Saleem Mohammad, Adhami Vaqar Mustafa, Zhong Weixiong, Longley B Jack, Lin Chen-Yong, Dickson Robert B, Reagan-Shaw Shannon, Jarrard David F, Mukhtar Hasan
Department of Dermatology, Laboratory of Medicine, University of Wisconsin, 1300 University Avenue, Medical Sciences Center, B-25, Madison, Wisconsin 53706, USA.
Cancer Epidemiol Biomarkers Prev. 2006 Feb;15(2):217-27. doi: 10.1158/1055-9965.EPI-05-0737.

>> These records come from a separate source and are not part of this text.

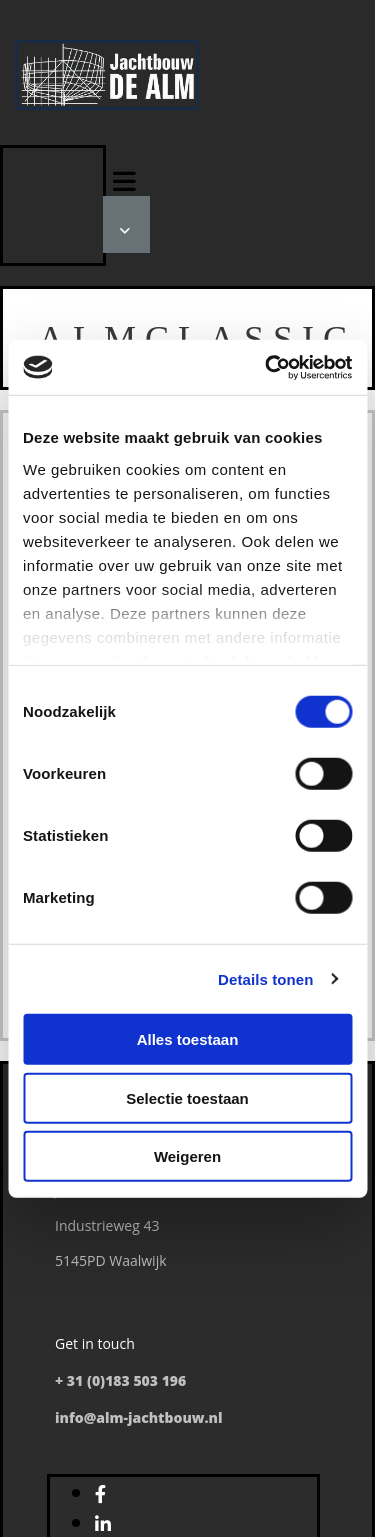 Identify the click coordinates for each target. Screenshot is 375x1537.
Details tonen (265, 978)
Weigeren (187, 1156)
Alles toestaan (188, 1039)
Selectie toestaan (187, 1097)
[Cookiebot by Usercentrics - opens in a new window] (267, 367) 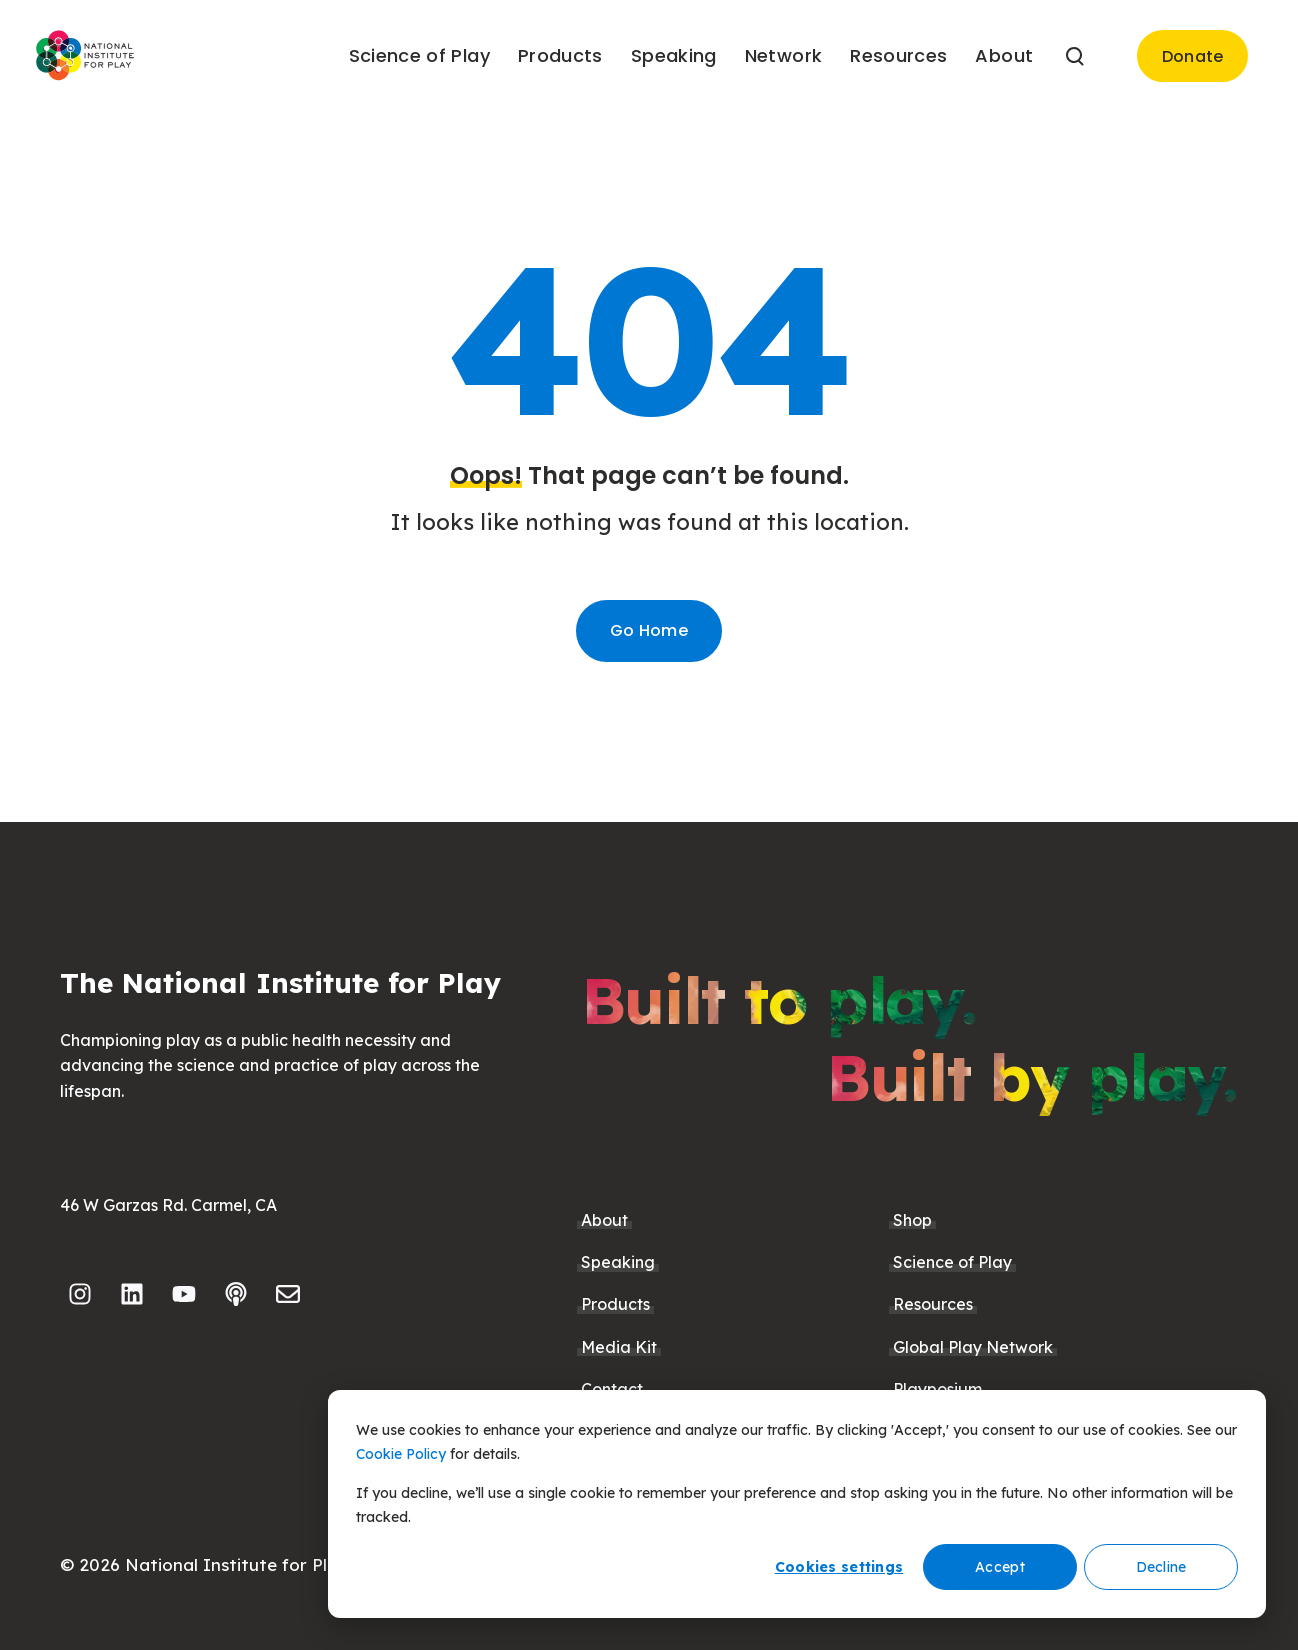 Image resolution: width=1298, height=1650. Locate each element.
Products (615, 1304)
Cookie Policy (401, 1454)
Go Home (649, 630)
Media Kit (619, 1347)
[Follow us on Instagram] (80, 1294)
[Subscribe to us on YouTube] (184, 1294)
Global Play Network (973, 1347)
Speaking (618, 1262)
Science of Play (952, 1262)
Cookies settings (839, 1567)
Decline (1161, 1567)
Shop (912, 1220)
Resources (933, 1304)
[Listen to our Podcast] (236, 1294)
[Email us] (288, 1294)
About (604, 1220)
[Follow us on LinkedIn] (132, 1294)
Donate (1193, 56)
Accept (1000, 1567) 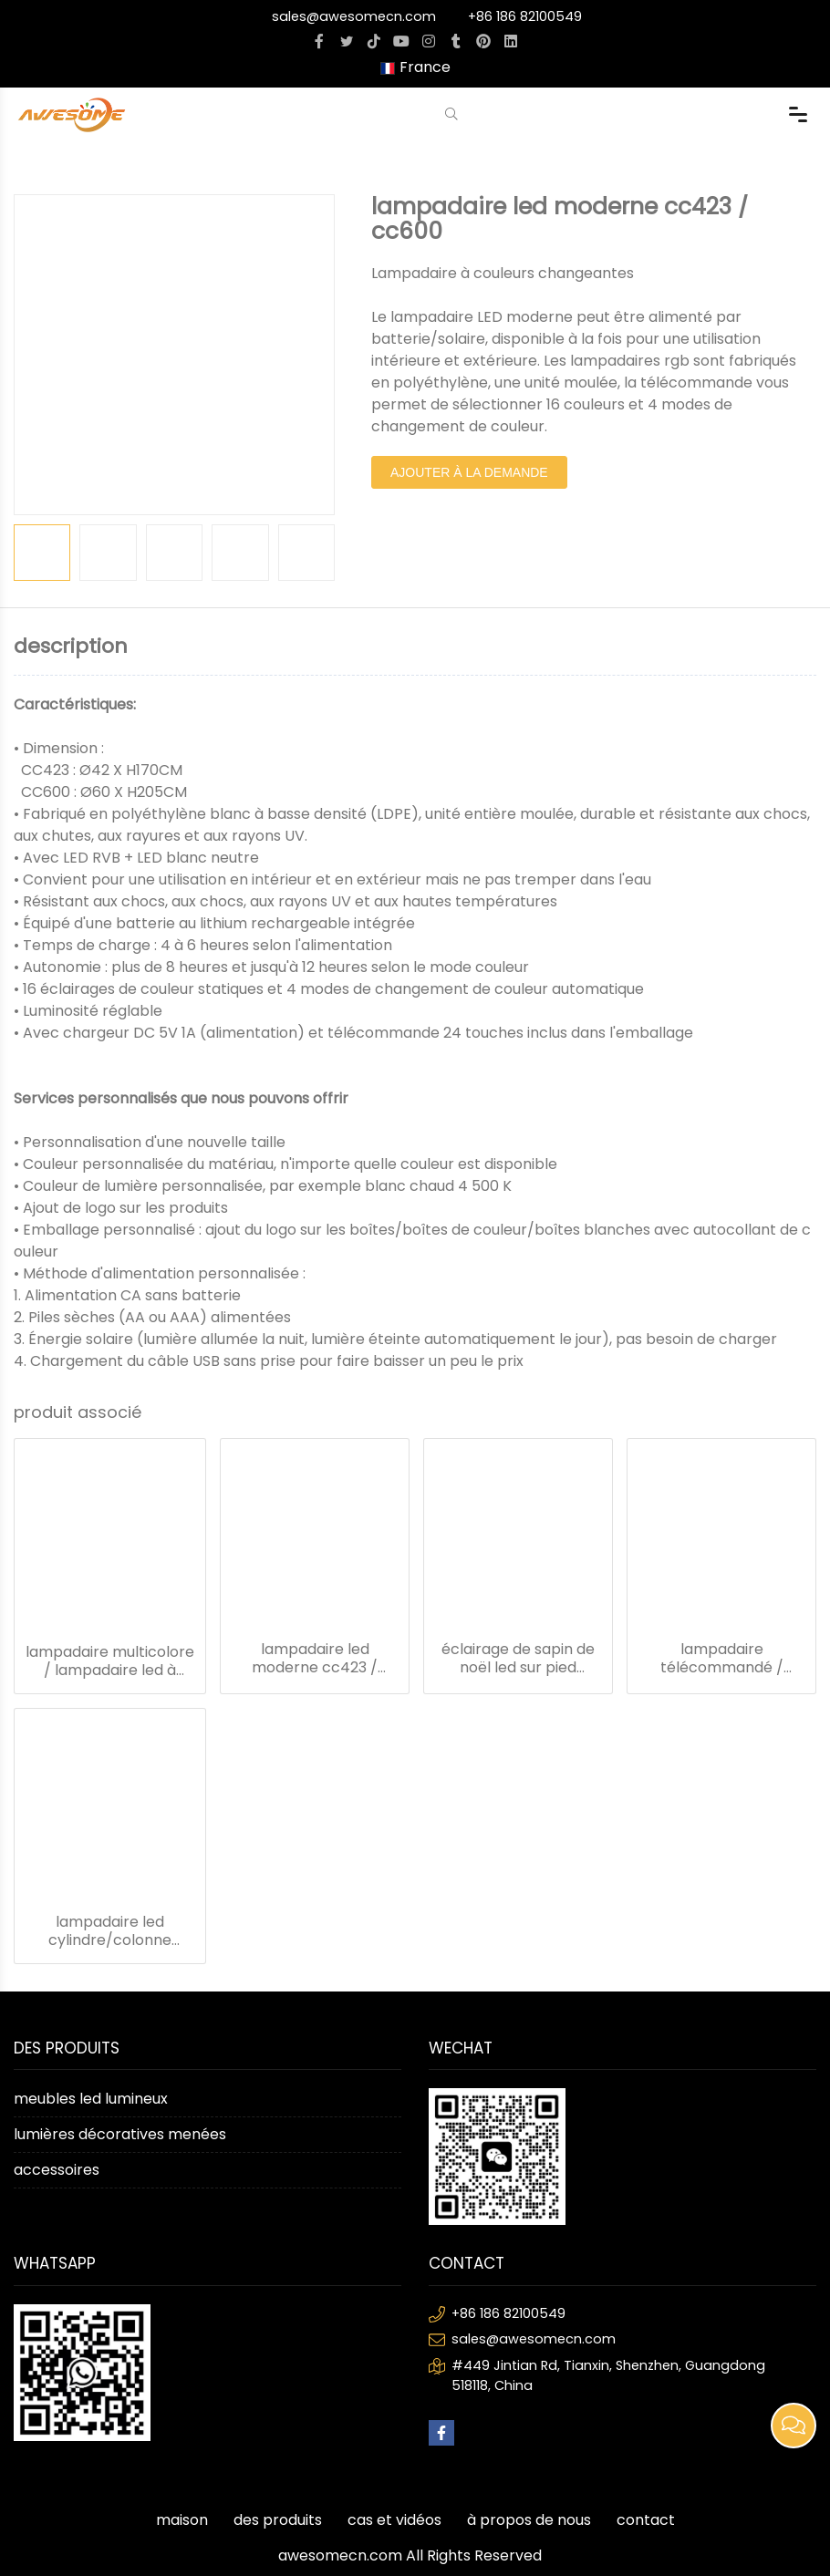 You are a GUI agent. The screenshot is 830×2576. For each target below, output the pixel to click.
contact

Matriptase, a type II transmembrane serine protease is involved in angiogenesis, degradation of extracellular matrix, and in the progression of some epithelial cancers. Here, we establish the clinical significance of matriptase and its inhibitor, hepatocyte growth factor activator inhibitor-1 (HAI-1), during the progression of human prostate cancer (CaP).
The expression patterns of matriptase and HAI-1 were determined in primary cultures of normal human prostate epithelial (NHPE) cells, human CaP cells LNCaP, DU-145, CWR22Rnu1, and PC-3, and in tissue samples of 172 patients with normal prostate, benign prostatic hyperplasia (BPH), prostatic intraepithelial neoplasia (PIN), and adenocarcinoma of different tumor grades.
The protein and mRNA levels of matriptase were significantly higher in all carcinoma cells as compared with NHPE cells. Conversely, all CaP cells exhibited a reduced expression of HAI-1 as compared with NHPE cells. A progressive increase in the protein levels of matriptase was observed with increasing tumor grade in CaP specimens as compared with normal and BPH tissue specimens. Tissue samples of normal prostate exhibited a high constitutive protein level of HAI-1 compared with BPH and low-grade cancer with a progressive loss with increasing tumor grade.
The increased expression of matriptase and loss of HAI-1 may be an important event during the progression of CaP in humans. We suggest that the ratio of these two gene products may serve as a promising biomarker for CaP progression and a potential marker for establishing the efficacy of therapeutic and chemopreventive interventions.
Matriptase是一种II型跨膜丝氨酸蛋白酶,参与血管生成、细胞外基质降解以及某些上皮癌的进展过程。在此,我们确定了Matriptase及其抑制剂肝细胞生长因子激活抑制剂-1(HAI-1)在人类前列腺癌(CaP)进展过程中的临床意义。
在正常人前列腺上皮(NHPE)细胞、人CaP细胞LNCaP、DU-145、CWR22Rnu1和PC-3的原代培养物中,以及在172例患有正常前列腺、良性前列腺增生(BPH)、前列腺上皮内瘤变(PIN)和不同肿瘤分级腺癌的患者的组织样本中,测定Matriptase和HAI-1的表达模式。
与NHPE细胞相比,所有癌细胞中Matriptase的蛋白质和mRNA水平均显著更高。相反,与NHPE细胞相比,所有CaP细胞中HAI-1的表达均降低。与正常和BPH组织样本相比,在CaP标本中观察到随着肿瘤分级增加,Matriptase的蛋白质水平逐渐升高。与BPH和低级别癌症相比,正常前列腺组织样本中HAI-1的组成性蛋白质水平较高,且随着肿瘤分级增加逐渐丧失。
Matriptase表达增加和HAI-1缺失可能是人类CaP进展过程中的一个重要事件。我们认为这两种基因产物的比例可能作为CaP进展的一个有前景的生物标志物,以及用于确定治疗和化学预防干预效果的潜在标志物。